Once you find the line with "Mulai Dimintai Keterangan" in the entries below, return exactly every line from it through the line with "Jalan Veteran Km 5,5 Sungai Lulut".

Start of EXTRACTED INFORMATION

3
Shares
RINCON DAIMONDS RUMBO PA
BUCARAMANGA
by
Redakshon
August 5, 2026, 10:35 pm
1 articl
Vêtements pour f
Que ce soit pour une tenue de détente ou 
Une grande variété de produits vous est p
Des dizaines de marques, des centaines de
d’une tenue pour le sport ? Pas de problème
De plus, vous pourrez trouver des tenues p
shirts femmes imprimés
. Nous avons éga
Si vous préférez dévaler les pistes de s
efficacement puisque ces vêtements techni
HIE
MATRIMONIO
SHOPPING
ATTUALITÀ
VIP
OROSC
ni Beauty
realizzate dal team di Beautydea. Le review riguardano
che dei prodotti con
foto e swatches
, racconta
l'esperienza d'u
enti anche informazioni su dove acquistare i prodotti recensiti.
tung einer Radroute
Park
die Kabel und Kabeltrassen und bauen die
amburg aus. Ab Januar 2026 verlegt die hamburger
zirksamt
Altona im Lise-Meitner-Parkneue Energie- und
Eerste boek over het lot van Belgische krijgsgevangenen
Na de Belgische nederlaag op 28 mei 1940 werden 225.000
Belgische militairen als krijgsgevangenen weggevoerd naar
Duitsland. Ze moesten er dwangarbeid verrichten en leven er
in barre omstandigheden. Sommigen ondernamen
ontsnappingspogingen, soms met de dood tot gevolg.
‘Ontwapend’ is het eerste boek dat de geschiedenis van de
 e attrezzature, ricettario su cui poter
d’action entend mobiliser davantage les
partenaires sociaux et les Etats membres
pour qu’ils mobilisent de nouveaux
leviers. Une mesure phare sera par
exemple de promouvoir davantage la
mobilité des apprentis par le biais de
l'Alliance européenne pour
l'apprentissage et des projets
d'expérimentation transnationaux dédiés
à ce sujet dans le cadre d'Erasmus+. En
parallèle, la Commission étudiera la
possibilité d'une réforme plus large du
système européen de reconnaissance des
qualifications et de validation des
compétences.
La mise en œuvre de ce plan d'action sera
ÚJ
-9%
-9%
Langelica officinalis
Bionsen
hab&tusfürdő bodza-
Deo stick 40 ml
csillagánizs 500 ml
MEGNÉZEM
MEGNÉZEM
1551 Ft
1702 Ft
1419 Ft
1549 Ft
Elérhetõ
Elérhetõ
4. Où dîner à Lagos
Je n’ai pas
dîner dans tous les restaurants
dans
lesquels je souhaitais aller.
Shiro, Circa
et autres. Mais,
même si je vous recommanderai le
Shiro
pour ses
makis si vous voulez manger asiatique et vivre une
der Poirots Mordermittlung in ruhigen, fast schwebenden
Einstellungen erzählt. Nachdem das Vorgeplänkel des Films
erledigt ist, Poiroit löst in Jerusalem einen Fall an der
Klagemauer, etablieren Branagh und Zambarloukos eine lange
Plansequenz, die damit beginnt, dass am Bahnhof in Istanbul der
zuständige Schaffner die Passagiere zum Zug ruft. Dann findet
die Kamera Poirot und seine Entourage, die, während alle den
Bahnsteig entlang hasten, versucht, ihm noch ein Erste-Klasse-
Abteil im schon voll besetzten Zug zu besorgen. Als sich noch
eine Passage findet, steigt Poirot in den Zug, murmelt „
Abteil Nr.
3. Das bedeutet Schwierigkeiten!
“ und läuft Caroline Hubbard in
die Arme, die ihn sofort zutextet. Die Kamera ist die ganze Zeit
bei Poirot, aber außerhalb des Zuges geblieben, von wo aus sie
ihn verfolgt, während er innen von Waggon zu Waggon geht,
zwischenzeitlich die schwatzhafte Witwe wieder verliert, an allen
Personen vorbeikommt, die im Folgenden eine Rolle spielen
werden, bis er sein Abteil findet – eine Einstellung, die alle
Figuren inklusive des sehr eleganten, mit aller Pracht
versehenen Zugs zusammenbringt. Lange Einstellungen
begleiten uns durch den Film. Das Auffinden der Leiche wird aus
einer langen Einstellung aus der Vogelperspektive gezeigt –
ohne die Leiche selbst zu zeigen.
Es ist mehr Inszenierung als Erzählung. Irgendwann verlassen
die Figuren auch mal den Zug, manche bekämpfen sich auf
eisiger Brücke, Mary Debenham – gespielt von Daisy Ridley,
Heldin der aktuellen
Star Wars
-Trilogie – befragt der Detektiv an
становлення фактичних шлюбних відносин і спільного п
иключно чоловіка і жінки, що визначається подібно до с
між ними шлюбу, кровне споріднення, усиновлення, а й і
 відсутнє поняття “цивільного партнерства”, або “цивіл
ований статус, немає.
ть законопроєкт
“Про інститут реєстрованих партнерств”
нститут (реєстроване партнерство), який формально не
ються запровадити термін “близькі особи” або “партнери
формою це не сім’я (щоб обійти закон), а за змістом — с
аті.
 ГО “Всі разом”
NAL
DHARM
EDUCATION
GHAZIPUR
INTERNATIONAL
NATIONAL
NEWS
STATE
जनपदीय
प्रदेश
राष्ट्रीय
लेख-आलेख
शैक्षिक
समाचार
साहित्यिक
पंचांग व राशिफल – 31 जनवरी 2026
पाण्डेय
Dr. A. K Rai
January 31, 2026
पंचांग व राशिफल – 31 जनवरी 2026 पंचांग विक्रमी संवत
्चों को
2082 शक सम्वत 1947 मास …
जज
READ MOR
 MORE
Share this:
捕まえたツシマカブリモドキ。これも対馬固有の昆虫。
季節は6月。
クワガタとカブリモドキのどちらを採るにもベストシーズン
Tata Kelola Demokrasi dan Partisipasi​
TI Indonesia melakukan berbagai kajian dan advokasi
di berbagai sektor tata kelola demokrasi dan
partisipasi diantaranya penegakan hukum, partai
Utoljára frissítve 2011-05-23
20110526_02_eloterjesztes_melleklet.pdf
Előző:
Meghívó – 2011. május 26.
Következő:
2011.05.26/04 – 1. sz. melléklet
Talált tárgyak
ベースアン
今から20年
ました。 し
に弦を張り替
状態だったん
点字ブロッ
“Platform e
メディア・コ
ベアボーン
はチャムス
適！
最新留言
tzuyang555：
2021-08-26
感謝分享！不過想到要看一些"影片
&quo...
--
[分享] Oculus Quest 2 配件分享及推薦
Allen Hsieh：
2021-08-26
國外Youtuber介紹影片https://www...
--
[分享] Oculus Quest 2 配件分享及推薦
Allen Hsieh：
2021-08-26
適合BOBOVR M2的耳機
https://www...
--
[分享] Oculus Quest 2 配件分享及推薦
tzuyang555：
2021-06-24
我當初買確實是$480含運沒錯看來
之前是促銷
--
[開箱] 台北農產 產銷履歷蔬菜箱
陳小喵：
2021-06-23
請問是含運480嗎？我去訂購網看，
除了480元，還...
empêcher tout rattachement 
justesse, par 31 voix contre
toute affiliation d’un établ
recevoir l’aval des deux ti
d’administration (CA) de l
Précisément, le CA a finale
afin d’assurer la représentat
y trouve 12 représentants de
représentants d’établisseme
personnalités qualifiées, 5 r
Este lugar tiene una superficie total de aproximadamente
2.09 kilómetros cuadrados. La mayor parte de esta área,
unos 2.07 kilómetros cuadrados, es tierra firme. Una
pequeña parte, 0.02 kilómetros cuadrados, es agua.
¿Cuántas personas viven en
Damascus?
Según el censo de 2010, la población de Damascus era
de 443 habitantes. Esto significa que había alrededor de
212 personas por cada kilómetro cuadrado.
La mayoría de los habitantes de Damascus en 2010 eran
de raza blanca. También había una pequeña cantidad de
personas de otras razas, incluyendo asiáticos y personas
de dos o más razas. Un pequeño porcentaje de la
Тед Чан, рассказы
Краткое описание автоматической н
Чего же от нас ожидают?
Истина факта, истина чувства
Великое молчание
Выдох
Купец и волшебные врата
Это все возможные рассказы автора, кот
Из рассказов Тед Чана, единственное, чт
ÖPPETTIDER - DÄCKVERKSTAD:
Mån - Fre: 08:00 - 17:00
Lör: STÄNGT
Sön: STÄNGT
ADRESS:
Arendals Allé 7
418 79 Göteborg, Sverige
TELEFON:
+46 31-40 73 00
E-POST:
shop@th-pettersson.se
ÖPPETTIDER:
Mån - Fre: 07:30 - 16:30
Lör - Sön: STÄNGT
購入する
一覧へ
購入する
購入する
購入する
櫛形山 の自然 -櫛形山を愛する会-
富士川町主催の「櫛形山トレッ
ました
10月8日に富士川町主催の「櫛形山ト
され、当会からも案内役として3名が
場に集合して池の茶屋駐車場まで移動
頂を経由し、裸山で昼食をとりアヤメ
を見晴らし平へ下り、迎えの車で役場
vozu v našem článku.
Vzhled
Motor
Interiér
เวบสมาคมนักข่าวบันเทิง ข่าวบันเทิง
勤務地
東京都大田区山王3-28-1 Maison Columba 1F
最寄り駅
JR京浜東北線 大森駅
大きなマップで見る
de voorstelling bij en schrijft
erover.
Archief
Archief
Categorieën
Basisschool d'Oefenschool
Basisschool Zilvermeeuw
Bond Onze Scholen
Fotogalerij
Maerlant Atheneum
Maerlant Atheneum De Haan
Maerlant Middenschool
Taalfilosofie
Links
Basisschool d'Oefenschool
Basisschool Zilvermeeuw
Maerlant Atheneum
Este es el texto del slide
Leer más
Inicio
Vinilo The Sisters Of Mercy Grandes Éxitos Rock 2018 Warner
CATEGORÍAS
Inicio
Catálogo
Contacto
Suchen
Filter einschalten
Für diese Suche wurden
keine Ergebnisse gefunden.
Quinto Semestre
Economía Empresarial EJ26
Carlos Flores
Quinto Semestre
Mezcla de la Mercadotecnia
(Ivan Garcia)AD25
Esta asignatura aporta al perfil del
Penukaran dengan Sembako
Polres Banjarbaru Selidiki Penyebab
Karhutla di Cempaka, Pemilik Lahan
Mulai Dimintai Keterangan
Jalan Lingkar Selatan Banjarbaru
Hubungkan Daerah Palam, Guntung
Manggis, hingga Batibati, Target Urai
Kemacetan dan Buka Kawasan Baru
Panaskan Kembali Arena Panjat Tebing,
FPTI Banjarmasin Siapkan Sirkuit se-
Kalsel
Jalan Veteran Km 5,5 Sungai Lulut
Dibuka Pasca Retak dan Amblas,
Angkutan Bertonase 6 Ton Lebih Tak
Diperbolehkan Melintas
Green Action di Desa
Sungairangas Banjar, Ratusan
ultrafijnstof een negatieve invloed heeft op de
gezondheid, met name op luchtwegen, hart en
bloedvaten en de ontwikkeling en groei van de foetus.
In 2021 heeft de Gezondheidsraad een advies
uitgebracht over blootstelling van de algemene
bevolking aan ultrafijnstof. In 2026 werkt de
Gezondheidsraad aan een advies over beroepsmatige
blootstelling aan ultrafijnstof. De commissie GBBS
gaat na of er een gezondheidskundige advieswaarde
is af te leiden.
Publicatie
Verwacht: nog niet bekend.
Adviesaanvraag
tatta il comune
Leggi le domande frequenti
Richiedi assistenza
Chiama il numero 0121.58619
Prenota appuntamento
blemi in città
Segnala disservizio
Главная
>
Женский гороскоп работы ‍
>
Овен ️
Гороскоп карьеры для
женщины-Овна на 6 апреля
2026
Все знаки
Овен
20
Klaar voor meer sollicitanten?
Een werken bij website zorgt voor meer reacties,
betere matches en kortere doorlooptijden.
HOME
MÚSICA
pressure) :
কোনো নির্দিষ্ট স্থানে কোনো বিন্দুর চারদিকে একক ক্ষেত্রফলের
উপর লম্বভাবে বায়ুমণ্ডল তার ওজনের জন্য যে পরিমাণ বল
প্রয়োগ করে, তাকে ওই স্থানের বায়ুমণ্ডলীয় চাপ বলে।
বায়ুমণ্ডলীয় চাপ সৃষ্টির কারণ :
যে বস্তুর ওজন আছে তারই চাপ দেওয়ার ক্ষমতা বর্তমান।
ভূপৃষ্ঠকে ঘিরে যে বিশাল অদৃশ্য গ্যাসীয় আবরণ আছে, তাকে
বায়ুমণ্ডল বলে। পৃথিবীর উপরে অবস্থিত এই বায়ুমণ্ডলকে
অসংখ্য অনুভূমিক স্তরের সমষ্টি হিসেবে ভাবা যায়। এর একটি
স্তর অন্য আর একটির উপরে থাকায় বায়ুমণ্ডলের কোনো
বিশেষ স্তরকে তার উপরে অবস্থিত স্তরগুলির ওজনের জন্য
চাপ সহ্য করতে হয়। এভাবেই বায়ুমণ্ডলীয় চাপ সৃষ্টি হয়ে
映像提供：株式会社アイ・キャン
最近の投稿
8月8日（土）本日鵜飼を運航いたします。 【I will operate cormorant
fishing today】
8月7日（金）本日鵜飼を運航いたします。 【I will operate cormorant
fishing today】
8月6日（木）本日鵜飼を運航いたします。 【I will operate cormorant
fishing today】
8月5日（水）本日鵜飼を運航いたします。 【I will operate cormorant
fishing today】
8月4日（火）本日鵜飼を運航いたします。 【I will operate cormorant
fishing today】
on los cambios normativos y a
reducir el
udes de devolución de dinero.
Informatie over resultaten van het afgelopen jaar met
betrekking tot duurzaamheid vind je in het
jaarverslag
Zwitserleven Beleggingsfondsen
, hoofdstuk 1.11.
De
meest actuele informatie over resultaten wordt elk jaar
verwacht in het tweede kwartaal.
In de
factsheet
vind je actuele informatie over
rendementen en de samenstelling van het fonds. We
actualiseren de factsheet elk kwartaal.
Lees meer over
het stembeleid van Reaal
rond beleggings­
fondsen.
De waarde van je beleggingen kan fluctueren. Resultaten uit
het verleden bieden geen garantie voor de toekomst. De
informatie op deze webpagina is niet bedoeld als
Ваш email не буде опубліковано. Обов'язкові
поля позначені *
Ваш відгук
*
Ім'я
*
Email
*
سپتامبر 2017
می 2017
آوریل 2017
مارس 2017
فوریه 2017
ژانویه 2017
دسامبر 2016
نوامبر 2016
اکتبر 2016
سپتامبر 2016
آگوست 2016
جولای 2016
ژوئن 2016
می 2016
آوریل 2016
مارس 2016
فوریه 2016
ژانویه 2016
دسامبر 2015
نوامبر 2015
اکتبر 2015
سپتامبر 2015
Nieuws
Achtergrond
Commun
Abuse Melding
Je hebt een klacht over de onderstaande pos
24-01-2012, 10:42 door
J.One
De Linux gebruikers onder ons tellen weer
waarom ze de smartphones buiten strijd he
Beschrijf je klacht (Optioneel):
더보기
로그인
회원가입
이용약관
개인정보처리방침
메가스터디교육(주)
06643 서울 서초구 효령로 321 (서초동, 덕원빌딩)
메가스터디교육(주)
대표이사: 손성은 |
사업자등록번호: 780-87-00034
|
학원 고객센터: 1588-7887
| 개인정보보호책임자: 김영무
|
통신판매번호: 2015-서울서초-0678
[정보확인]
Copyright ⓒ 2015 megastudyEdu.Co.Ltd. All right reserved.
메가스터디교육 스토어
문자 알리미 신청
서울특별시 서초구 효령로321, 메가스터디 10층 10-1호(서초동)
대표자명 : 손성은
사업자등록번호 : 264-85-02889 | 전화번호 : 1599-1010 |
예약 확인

End of EXTRACTED INFORMATION

◆ ANSWER BELOW ◆
Mulai Dimintai Keterangan
Jalan Lingkar Selatan Banjarbaru
Hubungkan Daerah Palam, Guntung
Manggis, hingga Batibati, Target Urai
Kemacetan dan Buka Kawasan Baru
Panaskan Kembali Arena Panjat Tebing,
FPTI Banjarmasin Siapkan Sirkuit se-
Kalsel
Jalan Veteran Km 5,5 Sungai Lulut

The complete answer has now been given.